*** RECORDS PROVIDED Section Begins ***

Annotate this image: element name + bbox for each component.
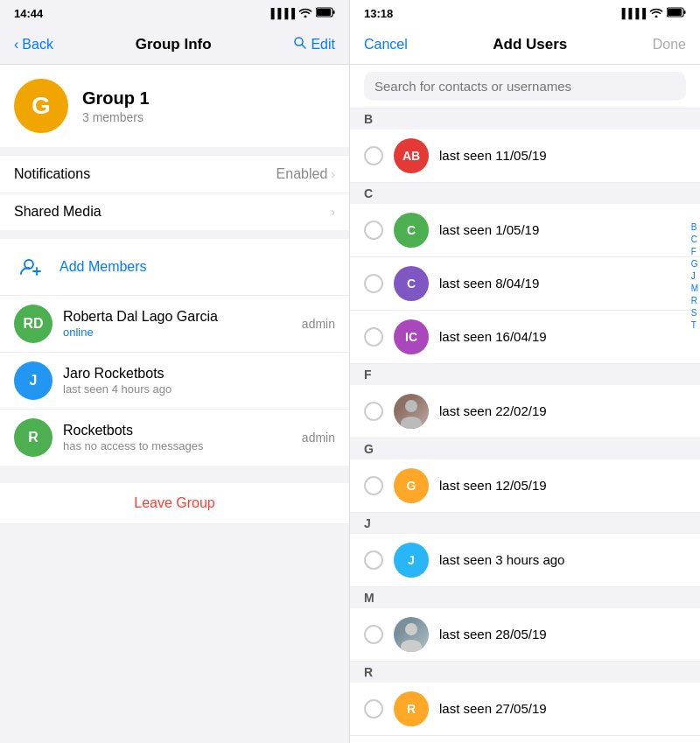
svg-point-13	[405, 623, 417, 635]
member-badge-r: admin	[302, 431, 335, 445]
member-status-rd: online	[63, 326, 291, 339]
contact-radio[interactable]	[364, 402, 383, 421]
contact-radio[interactable]	[364, 699, 383, 718]
contact-row[interactable]: IC last seen 16/04/19	[350, 311, 700, 364]
contact-last-seen: last seen 28/05/19	[439, 627, 547, 641]
shared-media-label: Shared Media	[14, 204, 102, 220]
contact-radio[interactable]	[364, 476, 383, 495]
group-members-count: 3 members	[82, 110, 150, 124]
contact-last-seen: last seen 27/05/19	[439, 701, 547, 716]
contact-info-f: last seen 22/02/19	[439, 403, 686, 419]
section-letter-j: J	[350, 513, 700, 534]
members-section: Add Members RD Roberta Dal Lago Garcia o…	[0, 239, 349, 466]
wifi-icon	[298, 7, 312, 19]
shared-media-arrow: ›	[331, 205, 335, 219]
signal-icon-right: ▐▐▐▐	[619, 8, 646, 18]
back-label: Back	[22, 37, 53, 53]
svg-rect-10	[684, 11, 686, 14]
status-icons-right: ▐▐▐▐	[619, 7, 686, 19]
section-letter-b: B	[350, 109, 700, 130]
contact-info-g: last seen 12/05/19	[439, 478, 686, 494]
svg-rect-1	[317, 9, 331, 16]
section-letter-c: C	[350, 183, 700, 204]
member-status-j: last seen 4 hours ago	[63, 382, 325, 396]
add-members-label: Add Members	[60, 259, 147, 275]
cancel-button[interactable]: Cancel	[364, 37, 408, 53]
contact-list: B AB last seen 11/05/19 C C last seen 1/…	[350, 109, 700, 743]
contact-last-seen: last seen 16/04/19	[439, 329, 547, 344]
right-panel: 13:18 ▐▐▐▐ Cancel Add Users Done	[350, 0, 700, 743]
chevron-icon-2: ›	[331, 205, 335, 219]
contact-row[interactable]: C last seen 1/05/19	[350, 204, 700, 257]
search-icon	[293, 36, 307, 53]
member-status-r: has no access to messages	[63, 439, 291, 452]
add-members-icon	[14, 249, 49, 284]
contact-info-j: last seen 3 hours ago	[439, 552, 686, 568]
alphabet-index[interactable]: B C F G J M R S T	[691, 222, 698, 331]
time-left: 14:44	[14, 7, 43, 20]
member-badge-rd: admin	[302, 317, 335, 331]
svg-line-4	[302, 45, 305, 48]
member-name-r: Rocketbots	[63, 423, 291, 438]
contact-row[interactable]: C last seen 8/04/19	[350, 257, 700, 311]
search-input[interactable]	[364, 72, 686, 101]
svg-rect-2	[333, 11, 335, 14]
svg-point-14	[401, 640, 422, 652]
contact-radio[interactable]	[364, 146, 383, 165]
group-header: G Group 1 3 members	[0, 65, 349, 147]
contact-avatar-g: G	[394, 468, 429, 503]
member-avatar-j: J	[14, 361, 52, 400]
nav-title-left: Group Info	[136, 36, 212, 53]
contact-row[interactable]: R last seen 27/05/19	[350, 683, 700, 736]
contact-row[interactable]: last seen 28/05/19	[350, 608, 700, 662]
shared-media-row[interactable]: Shared Media ›	[0, 193, 349, 230]
section-letter-m: M	[350, 587, 700, 608]
done-button: Done	[653, 37, 686, 53]
contact-row[interactable]: G last seen 12/05/19	[350, 459, 700, 513]
member-info-r: Rocketbots has no access to messages	[63, 423, 291, 452]
group-name: Group 1	[82, 88, 150, 109]
contact-row[interactable]: AB last seen 11/05/19	[350, 130, 700, 183]
member-name-j: Jaro Rocketbots	[63, 366, 325, 382]
divider-1	[0, 147, 349, 156]
section-letter-g: G	[350, 438, 700, 459]
member-avatar-r: R	[14, 418, 52, 457]
divider-3	[0, 466, 349, 474]
contact-radio[interactable]	[364, 221, 383, 240]
contact-radio[interactable]	[364, 327, 383, 347]
contact-row[interactable]: last seen 22/02/19	[350, 385, 700, 438]
svg-rect-9	[668, 9, 682, 16]
contact-radio[interactable]	[364, 274, 383, 293]
section-letter-r: R	[350, 662, 700, 683]
leave-section: Leave Group	[0, 483, 349, 523]
contact-info-c2: last seen 8/04/19	[439, 276, 686, 291]
contact-row[interactable]: J last seen 3 hours ago	[350, 534, 700, 587]
battery-icon	[316, 7, 335, 19]
back-button[interactable]: ‹ Back	[14, 37, 53, 53]
notifications-value: Enabled ›	[276, 166, 335, 182]
member-row[interactable]: RD Roberta Dal Lago Garcia online admin	[0, 296, 349, 353]
add-members-row[interactable]: Add Members	[0, 239, 349, 296]
contact-info-m: last seen 28/05/19	[439, 627, 686, 642]
chevron-left-icon: ‹	[14, 37, 18, 53]
divider-2	[0, 230, 349, 239]
contact-avatar-m	[394, 617, 429, 652]
status-bar-left: 14:44 ▐▐▐▐	[0, 0, 349, 25]
leave-group-row[interactable]: Leave Group	[0, 483, 349, 523]
contact-radio[interactable]	[364, 625, 383, 644]
settings-section: Notifications Enabled › Shared Media ›	[0, 156, 349, 230]
svg-point-12	[401, 417, 422, 429]
leave-group-label: Leave Group	[134, 495, 215, 510]
member-row[interactable]: J Jaro Rocketbots last seen 4 hours ago	[0, 353, 349, 410]
battery-icon-right	[667, 7, 686, 19]
group-avatar: G	[14, 79, 68, 133]
member-avatar-rd: RD	[14, 305, 52, 343]
member-row[interactable]: R Rocketbots has no access to messages a…	[0, 410, 349, 466]
contact-last-seen: last seen 1/05/19	[439, 222, 539, 237]
contact-radio[interactable]	[364, 550, 383, 570]
notifications-row[interactable]: Notifications Enabled ›	[0, 156, 349, 193]
nav-bar-left: ‹ Back Group Info Edit	[0, 25, 349, 65]
contact-avatar-c1: C	[394, 213, 429, 248]
edit-button[interactable]: Edit	[293, 36, 335, 53]
contact-info-ic: last seen 16/04/19	[439, 329, 686, 345]
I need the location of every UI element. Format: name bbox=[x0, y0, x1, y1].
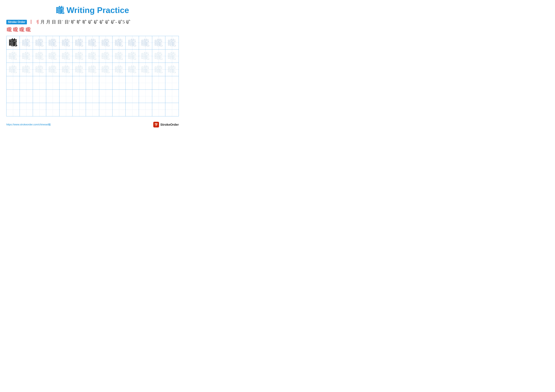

*** RECORDS PROVIDED Section Ends ***

EXERCISE INSTRUCTIONS:
The records above need to be reproduced exactly, with all images omitted.

SOLUTION TO THE EXERCISE:
Annotate this image: element name + bbox for each component.
svg-point-13	[405, 623, 417, 635]
member-badge-r: admin	[302, 431, 335, 445]
member-status-rd: online	[63, 326, 291, 339]
contact-radio[interactable]	[364, 402, 383, 421]
contact-radio[interactable]	[364, 699, 383, 718]
contact-row[interactable]: IC last seen 16/04/19	[350, 311, 700, 364]
contact-last-seen: last seen 28/05/19	[439, 627, 547, 641]
shared-media-label: Shared Media	[14, 204, 102, 220]
contact-radio[interactable]	[364, 476, 383, 495]
group-members-count: 3 members	[82, 110, 150, 124]
contact-last-seen: last seen 27/05/19	[439, 701, 547, 716]
contact-info-f: last seen 22/02/19	[439, 403, 686, 419]
section-letter-j: J	[350, 513, 700, 534]
members-section: Add Members RD Roberta Dal Lago Garcia o…	[0, 239, 349, 466]
wifi-icon	[298, 7, 312, 19]
shared-media-arrow: ›	[331, 205, 335, 219]
signal-icon-right: ▐▐▐▐	[619, 8, 646, 18]
back-label: Back	[22, 37, 53, 53]
svg-rect-10	[684, 11, 686, 14]
status-icons-right: ▐▐▐▐	[619, 7, 686, 19]
section-letter-b: B	[350, 109, 700, 130]
contact-info-g: last seen 12/05/19	[439, 478, 686, 494]
svg-rect-1	[317, 9, 331, 16]
section-letter-c: C	[350, 183, 700, 204]
member-status-j: last seen 4 hours ago	[63, 382, 325, 396]
add-members-label: Add Members	[60, 259, 147, 275]
cancel-button[interactable]: Cancel	[364, 37, 408, 53]
contact-list: B AB last seen 11/05/19 C C last seen 1/…	[350, 109, 700, 743]
contact-last-seen: last seen 16/04/19	[439, 329, 547, 344]
right-panel: 13:18 ▐▐▐▐ Cancel Add Users Done	[350, 0, 700, 743]
chevron-icon-2: ›	[331, 205, 335, 219]
contact-row[interactable]: C last seen 1/05/19	[350, 204, 700, 257]
search-icon	[293, 36, 307, 53]
member-status-r: has no access to messages	[63, 439, 291, 452]
add-members-icon	[14, 249, 49, 284]
contact-info-j: last seen 3 hours ago	[439, 552, 686, 568]
alphabet-index[interactable]: B C F G J M R S T	[691, 222, 698, 331]
time-left: 14:44	[14, 7, 43, 20]
member-badge-rd: admin	[302, 317, 335, 331]
svg-line-4	[302, 45, 305, 48]
member-name-r: Rocketbots	[63, 423, 291, 438]
contact-row[interactable]: C last seen 8/04/19	[350, 257, 700, 311]
search-input[interactable]	[364, 72, 686, 101]
svg-rect-2	[333, 11, 335, 14]
svg-point-14	[401, 640, 422, 652]
contact-radio[interactable]	[364, 146, 383, 165]
group-header: G Group 1 3 members	[0, 65, 349, 147]
contact-avatar-g: G	[394, 468, 429, 503]
member-avatar-j: J	[14, 361, 52, 400]
nav-title-left: Group Info	[136, 36, 212, 53]
contact-row[interactable]: R last seen 27/05/19	[350, 683, 700, 736]
contact-row[interactable]: last seen 28/05/19	[350, 608, 700, 662]
shared-media-row[interactable]: Shared Media ›	[0, 193, 349, 230]
section-letter-m: M	[350, 587, 700, 608]
done-button: Done	[653, 37, 686, 53]
contact-row[interactable]: G last seen 12/05/19	[350, 459, 700, 513]
member-info-r: Rocketbots has no access to messages	[63, 423, 291, 452]
group-name: Group 1	[82, 88, 150, 109]
contact-row[interactable]: AB last seen 11/05/19	[350, 130, 700, 183]
member-name-j: Jaro Rocketbots	[63, 366, 325, 382]
divider-1	[0, 147, 349, 156]
section-letter-g: G	[350, 438, 700, 459]
member-avatar-r: R	[14, 418, 52, 457]
divider-3	[0, 466, 349, 474]
contact-radio[interactable]	[364, 221, 383, 240]
contact-radio[interactable]	[364, 327, 383, 347]
contact-row[interactable]: last seen 22/02/19	[350, 385, 700, 438]
svg-rect-9	[668, 9, 682, 16]
contact-radio[interactable]	[364, 274, 383, 293]
section-letter-r: R	[350, 662, 700, 683]
leave-section: Leave Group	[0, 483, 349, 523]
contact-info-c2: last seen 8/04/19	[439, 276, 686, 291]
contact-row[interactable]: J last seen 3 hours ago	[350, 534, 700, 587]
battery-icon	[316, 7, 335, 19]
back-button[interactable]: ‹ Back	[14, 37, 53, 53]
notifications-value: Enabled ›	[276, 166, 335, 182]
member-row[interactable]: RD Roberta Dal Lago Garcia online admin	[0, 296, 349, 353]
add-members-row[interactable]: Add Members	[0, 239, 349, 296]
contact-info-m: last seen 28/05/19	[439, 627, 686, 642]
chevron-left-icon: ‹	[14, 37, 18, 53]
divider-2	[0, 230, 349, 239]
contact-avatar-m	[394, 617, 429, 652]
status-bar-left: 14:44 ▐▐▐▐	[0, 0, 349, 25]
leave-group-row[interactable]: Leave Group	[0, 483, 349, 523]
contact-radio[interactable]	[364, 625, 383, 644]
settings-section: Notifications Enabled › Shared Media ›	[0, 156, 349, 230]
svg-point-12	[401, 417, 422, 429]
leave-group-label: Leave Group	[134, 495, 215, 510]
member-row[interactable]: J Jaro Rocketbots last seen 4 hours ago	[0, 353, 349, 410]
battery-icon-right	[667, 7, 686, 19]
group-avatar: G	[14, 79, 68, 133]
member-avatar-rd: RD	[14, 305, 52, 343]
member-row[interactable]: R Rocketbots has no access to messages a…	[0, 410, 349, 466]
contact-last-seen: last seen 1/05/19	[439, 222, 539, 237]
contact-radio[interactable]	[364, 550, 383, 570]
notifications-row[interactable]: Notifications Enabled ›	[0, 156, 349, 193]
nav-bar-left: ‹ Back Group Info Edit	[0, 25, 349, 65]
contact-avatar-c1: C	[394, 213, 429, 248]
edit-button[interactable]: Edit	[293, 36, 335, 53]
contact-info-ic: last seen 16/04/19	[439, 329, 686, 345]
I need the location of every UI element. Format: name bbox=[x0, y0, x1, y1].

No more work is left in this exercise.